##### Data shown #####

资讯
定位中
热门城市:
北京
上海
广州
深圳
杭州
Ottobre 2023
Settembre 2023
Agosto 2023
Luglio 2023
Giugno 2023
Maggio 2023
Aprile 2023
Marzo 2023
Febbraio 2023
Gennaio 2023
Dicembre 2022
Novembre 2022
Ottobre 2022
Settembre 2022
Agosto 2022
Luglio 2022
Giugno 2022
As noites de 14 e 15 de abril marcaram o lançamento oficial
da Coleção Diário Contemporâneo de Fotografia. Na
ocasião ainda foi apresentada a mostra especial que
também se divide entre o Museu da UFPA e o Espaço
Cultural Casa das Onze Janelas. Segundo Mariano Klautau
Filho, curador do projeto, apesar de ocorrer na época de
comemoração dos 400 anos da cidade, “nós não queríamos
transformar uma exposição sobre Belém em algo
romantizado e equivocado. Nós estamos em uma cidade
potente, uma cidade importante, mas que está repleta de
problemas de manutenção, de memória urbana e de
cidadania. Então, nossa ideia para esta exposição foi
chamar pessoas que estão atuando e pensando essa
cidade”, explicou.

#####

Work order:
For the lines from the one containing "problemas de manutenção, de" through the end of the listing above, output each exactly and leave out the rest.

Answer to the exercise:
problemas de manutenção, de memória urbana e de
cidadania. Então, nossa ideia para esta exposição foi
chamar pessoas que estão atuando e pensando essa
cidade”, explicou.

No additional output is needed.